# suche Deutsche Photoshop Trial.



## Hellknight (27. November 2001)

*Wo kann ich Photo Shop ziehen?*

Hi,

Habe es schon bei Adobe.de probiert,
doch jedesmal wenn ich kurz vor ende bin bricht der Download ab kennt jemand eine Alternative zu Adobe.de?.
Aber bitte Deutsche Version

P.S. Der Server muss resuming unterstützen 

M.f.G.
Hellknight


----------



## Matthias_ (27. November 2001)

ich glaub ich spinne. adobe photoshop vollversion auf adobe.com?

naja. vielleicht war das das bestellformular


----------



## wo0zy (27. November 2001)

*sorry, aebr...*

da bist du hier echt falsch, das forum hier is nich zum publizeiren von illegalen programmen!

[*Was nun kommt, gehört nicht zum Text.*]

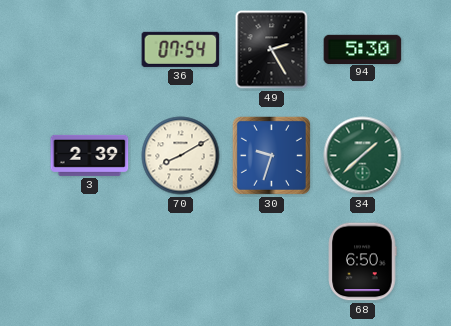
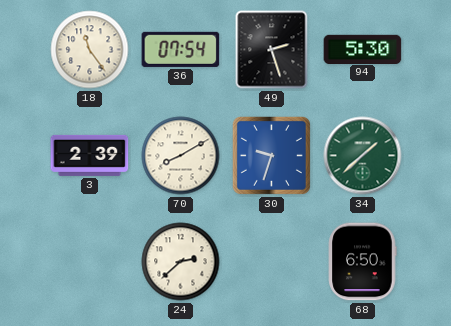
18: none -> 11:24
49: 2:25 -> 2:27
24: none -> 2:38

oder wollteste ne trailversion zum reinschnuppern?
dann hier 
http://www.watchme.dk/program/AdobePS6Tryout.exe


----------



## Hellknight (27. November 2001)

ÄHM ich wollte lediglich eine test Version KEINE ILLEGALE also bitte


----------



## wo0zy (27. November 2001)

na dann is ja gut, naja der link da oben dürfte funktionieren!!


----------



## Hellknight (27. November 2001)

Öhm und was ich fragte war eine testver in Deutsch nicht in englisch  
Sie sollte halt nicht auf adobe.de liegen


----------



## wo0zy (27. November 2001)

hmmm jut hab vergesseen auf die sprache zu achten, ich such nochma was


/*/EDIT: hmmm....kann irgendwie keine andere deutsche version zum dl finden!! wenn du willst, kann ich dir aber eine hochladen wenns mein space zulässt! ich versuchs ma


----------



## FilouX (28. November 2001)

:[  So ein ähnliches Thema hatten wir schon mal... ICH GLAUB, ICH PLATZE! Sind im www nurnoch solche Leutz unterwegs?! :[
Ne trail ist o.k., die kannste bekommen, unter: http://www.adobe.de/products/tryadobe/reg_photoshop6.0windetryout.html mit Angabe von Daten...


----------



## Saesh (28. November 2001)

@Filoux:
reg dich doch nicht immer sofort auf. 
das thema ist vielleicht etwas falsch gewählt, da kann man ja noch was ändern, aber geh doch bitte nicht immer von 0 auf 100, nur weil du denkst, dass alle hier was illegales machen, wenn sie nen programm testen wollen oder anderes.

mfG
Saesh


----------



## Hellknight (28. November 2001)

Klarstellung:

Wie oben angegeben, möchte ich lediglich eine Test Version dieses Programm erwerben.
Weil ich wirklich keine Lust habe dieses Programm zu kaufen, ohne keinerlei Einblick darin zu erhalten.
Und für die Leute die gleich den teufel an die Wand malen nicht jeder der eine Trial, zieht muss diese gleich Cracken etc...
Ausserdem, der titel dieses Posts denke ich ist selbsterklärend.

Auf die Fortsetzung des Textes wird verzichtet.